I'm not going to vote on the poll because I've actually found that the level of discussion has felt better without the votes shown. I enjoy the site more for the reason you've cited. Not to psycho-analyze too much, but the lack of vote scores removes the pressure to have the best comment or a better score than someone that has a different perspective. Even if two people are being totally respectful to start with, it can become psychologically difficult when the other person is getting more votes. One might try to make it a debate (that they're trying to win against the other person) more than a discussion (in which two parties are trying to figure out the truth together).
However, the site has become a bit less utilitarian and it sometimes does take me longer to weed through the information in the thread. Maybe varying the color of the usernames based on the comment score (and capping at 12) would add some limitations and fuzzyness to it that would meld the two. Capping at 12 would mean that both parties arguing might get the same public presentation of 00FF00 and that might quell the need for parties to prove that they're the winner of the argument by popular vote. Likewise, humans don't perceive colors exactly and that might add another layer that would diminish people comparing themselves so much and trying to score points. I guess I think it would be interesting to see if this would be a nice balance.

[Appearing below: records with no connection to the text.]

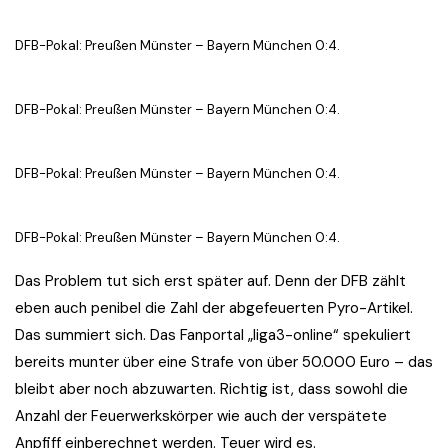
DFB-Pokal: Preußen Münster – Bayern München 0:4.
DFB-Pokal: Preußen Münster – Bayern München 0:4.
DFB-Pokal: Preußen Münster – Bayern München 0:4.
DFB-Pokal: Preußen Münster – Bayern München 0:4.
Das Problem tut sich erst später auf. Denn der DFB zählt
eben auch penibel die Zahl der abgefeuerten Pyro-Artikel.
Das summiert sich. Das Fanportal „liga3-online“ spekuliert
bereits munter über eine Strafe von über 50.000 Euro – das
bleibt aber noch abzuwarten. Richtig ist, dass sowohl die
Anzahl der Feuerwerkskörper wie auch der verspätete
Anpfiff einberechnet werden. Teuer wird es.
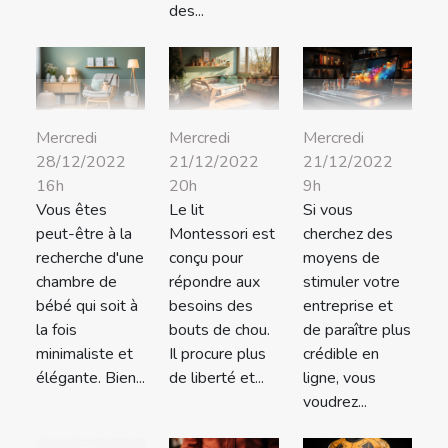
des...
Mercredi
Mercredi
Mercredi
28/12/2022
21/12/2022
21/12/2022
16h
20h
9h
Vous êtes
Le lit
Si vous
peut-être à la
Montessori est
cherchez des
recherche d'une
conçu pour
moyens de
chambre de
répondre aux
stimuler votre
bébé qui soit à
besoins des
entreprise et
la fois
bouts de chou.
de paraître plus
minimaliste et
Il procure plus
crédible en
élégante. Bien...
de liberté et...
ligne, vous
voudrez...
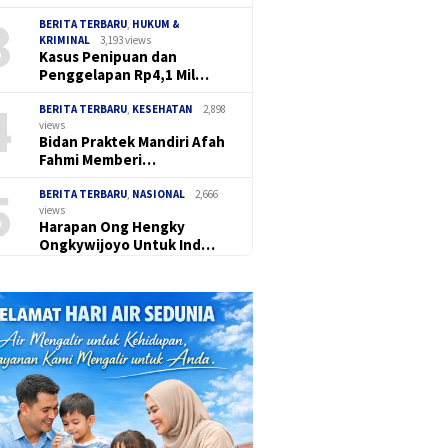
3
BERITA TERBARU
,
HUKUM &
KRIMINAL
3,193 views
Kasus Penipuan dan
Penggelapan Rp4,1 Mil…
4
BERITA TERBARU
,
KESEHATAN
2,898
views
Bidan Praktek Mandiri Afah
Fahmi Memberi…
5
BERITA TERBARU
,
NASIONAL
2,666
views
Harapan Ong Hengky
Ongkywijoyo Untuk Ind…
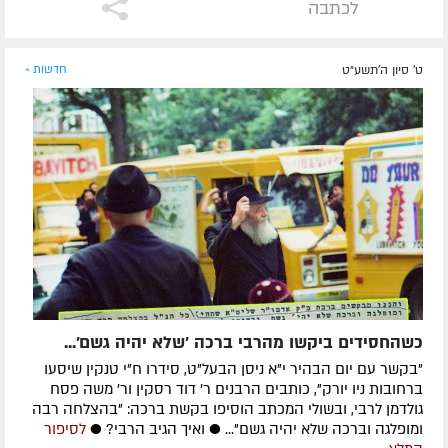
לכתבה
ט' סיון ה׳תשע״ט
חדשות »
כשהחסידים ביקשו מהרבי ברכה 'שלא יהיה גשם'...
"בקשר עם יום הבהיר י"א ניסן הבעל"ט, סידרו ח"י טנקין שיסעו
ברחובות ניו יורק", כותבים הרבנים ר' דוד רסקין ור' משה פסח
גולדמן לרבי, ובשולי המכתב הוסיפו בקשת ברכה: "בהצלחה רבה
ומופלגה וברכה שלא יהיה גשם"... ● ואיך הגיב הרבי? ●
לסיפור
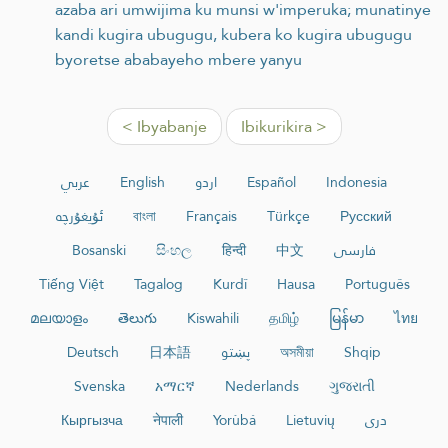
azaba ari umwijima ku munsi w'imperuka; munatinye
kandi kugira ubugugu, kubera ko kugira ubugugu
byoretse ababayeho mbere yanyu
< Ibyabanje
Ibikurikira >
عربي
English
اردو
Español
Indonesia
ئۇيغۇرچە
বাংলা
Français
Türkçe
Русский
Bosanski
සිංහල
हिन्दी
中文
فارسی
Tiếng Việt
Tagalog
Kurdî
Hausa
Português
മലയാളം
తెలుగు
Kiswahili
தமிழ்
မြန်မာ
ไทย
Deutsch
日本語
پښتو
অসমীয়া
Shqip
Svenska
አማርኛ
Nederlands
ગુજરાતી
Кыргызча
नेपाली
Yorùbá
Lietuvių
دری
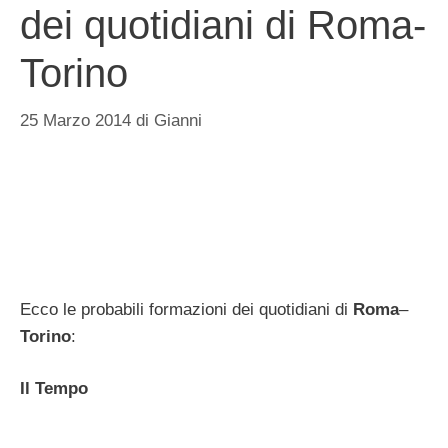
dei quotidiani di Roma-
Torino
25 Marzo 2014
di
Gianni
Ecco le probabili formazioni dei quotidiani di
Roma
–
Torino
:
Il Tempo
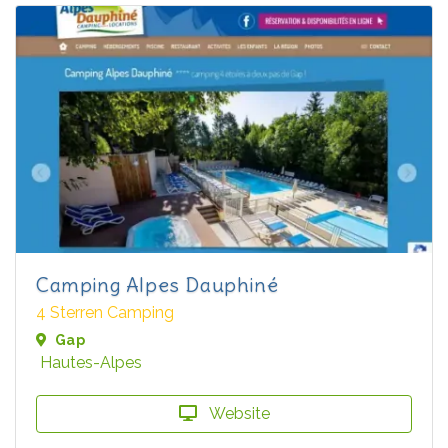
Camping Alpes Dauphiné
4 Sterren Camping
Gap
Hautes-Alpes
Website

Example: A person posts that they think VPSs are better for hosting than renting a physical box and they talk about their reasoning (machine images that you can bring up more boxes of, launching new instances within minutes, whatnot) and it's a good comment. Someone replies espousing the virtues of physical hardware (a tad more speed, not sharing IO, whatnot). Now it becomes a bit of a competition between the two ideas (and the two posters). They were both good, valuable comments about different approaches. There is no right answer and there might not even be a better answer. The community knows this and both have comment scores above 12, but each person feels pressure to "win". With the green usernames, they're both at 00FF00 and have no idea if the community has given the other person more votes. There's no need to score points off each other or need to defend one's ego. You know you've made a valuable contribution and the other person has also, but for all you know they've gotten a good fewer votes than you. It still allows everyone reading the two comments to know that they're both generally good advice. So, there isn't a fight and an on-looker can see that both comments should be read and headed.